Once you have finished removing the scales, remove the head and tail. You can then gut your fish and get it ready to cook!
How To Cook Garfish
Gar tends to be an oily fish, so if you have a good recipe for something like mackerel, you can easily swap it with gar. One tasty way to prepare gar is to mimic Sicilian-style salmon. Get your filet, and pat it dry.
Next, you’ll need:
- 3 1/2 oz of Gar fillet
- The juice of 1 lime
- Olive oil
- 1/2 tsp chili flakes
- 1 tsp paprika
- 3 1/2 oz mushrooms, sliced
- 3 1/2 oz chopped broccoli
- 1 minced garlic clove
- 2 Tbsp fresh parsley
Preheat your oven to 350°. Drizzle a baking tray with olive oil, and put your fish on the tray. Add the paprika and chili flakes, then season with salt and pepper to taste.
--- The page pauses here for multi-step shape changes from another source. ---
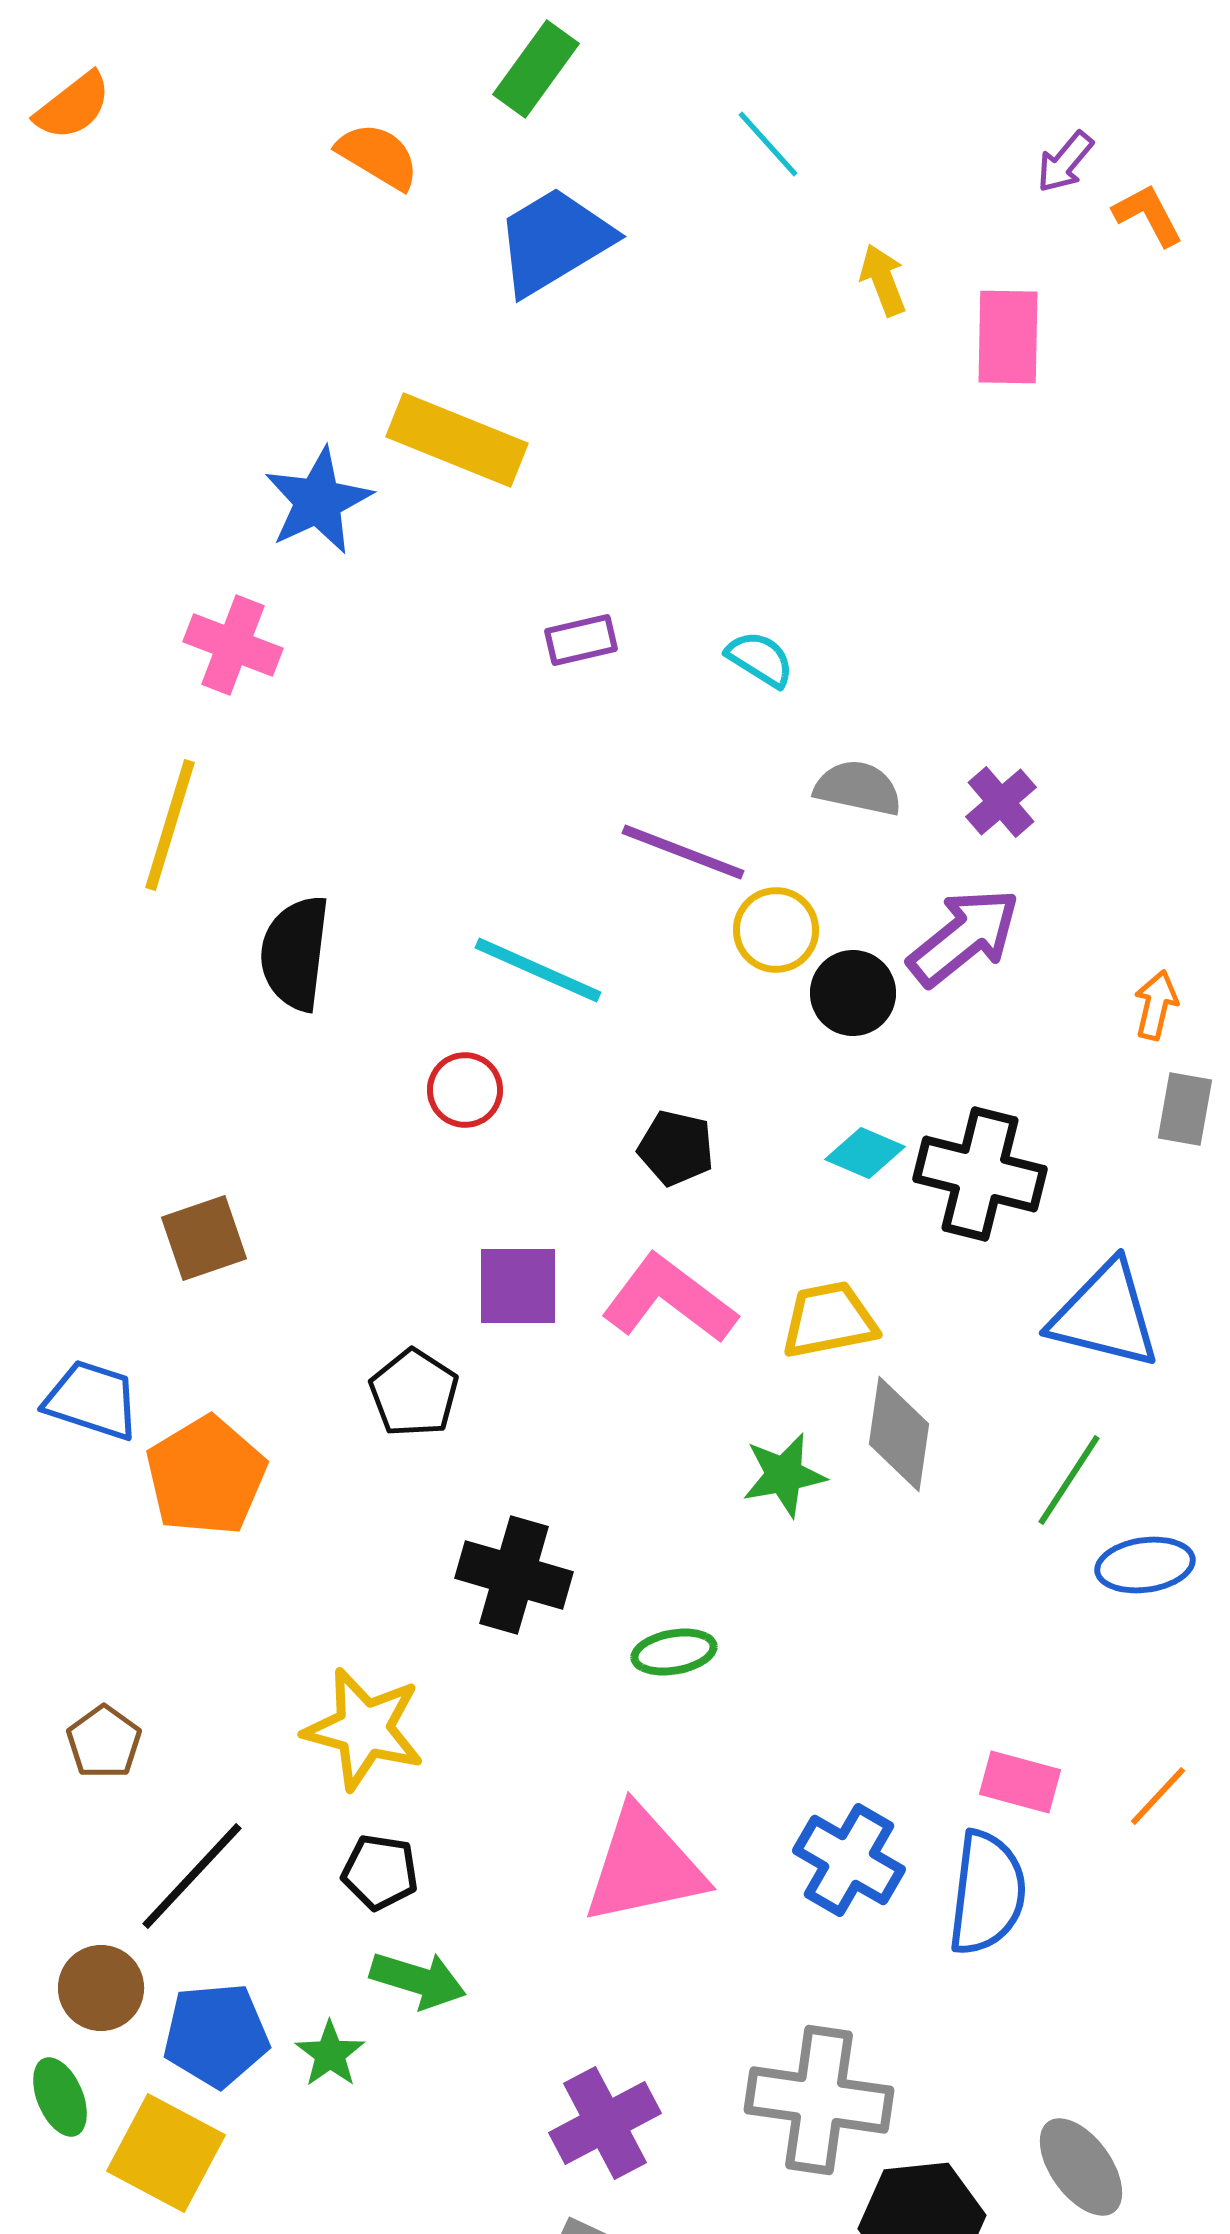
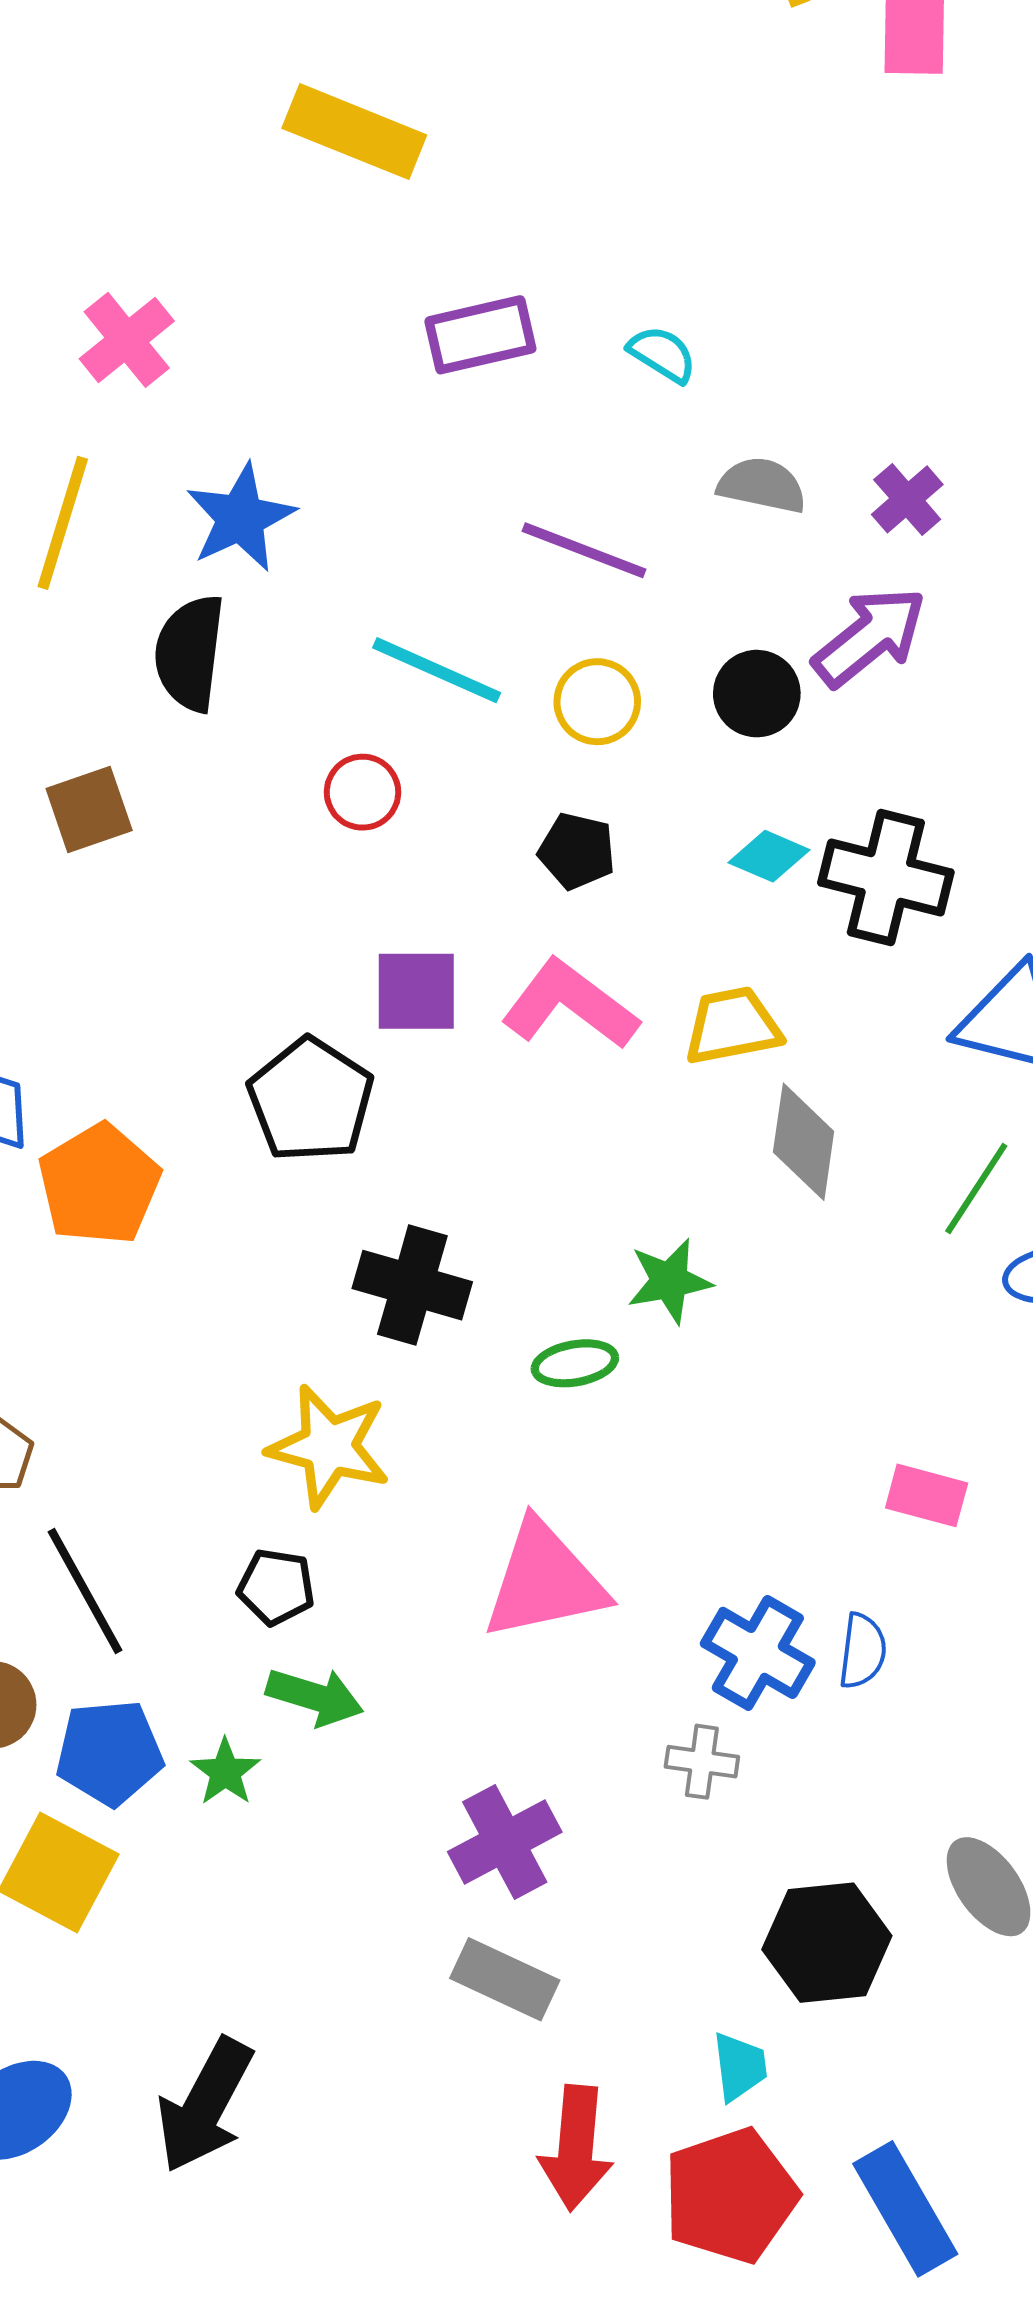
blue star: (318, 501) -> (241, 518), moved
purple rectangle: (581, 640) -> (480, 335), size x1.5
pink cross: (233, 645) -> (127, 340), turned 30
yellow circle: (776, 930) -> (597, 702), moved
brown square: (204, 1238) -> (89, 809), moved
black pentagon: (414, 1393) -> (311, 1100), size x1.4
green star: (784, 1475) -> (669, 1281), moved
yellow star: (364, 1729) -> (329, 1447), moved
blue cross: (849, 1860) -> (758, 1653), moved
black line: (192, 1876) -> (85, 1591), turned -72
blue semicircle: (987, 1893) -> (863, 1651), moved, size x0.6
gray cross: (819, 2100) -> (702, 1762), moved, size x0.5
You’ll bake this for 10 minutes or until cooked through.
As your fish bakes, drizzle some olive oil into a frying pan. Heat it up, and once the oil starts to shimmer, add your mushrooms. Saute these for five minutes. Then, you’ll add the broccoli and cook until tender (or less, if you like your broccoli with some bite). At the very end, add your garlic. It burns quickly, so don’t fry for more than a minute. Then, mix in your fresh parsley.
Serve the vegetables on the side with your gar and enjoy your meal.
Gar is a unique type of fish you won’t see on a person’s table or in a restaurant. But, if you are a fisherman who enjoys trying different fish species, this can be a new experience!
Gar is safe to eat. However, remember always to follow guidelines on how to store fish to ensure your health is not at risk.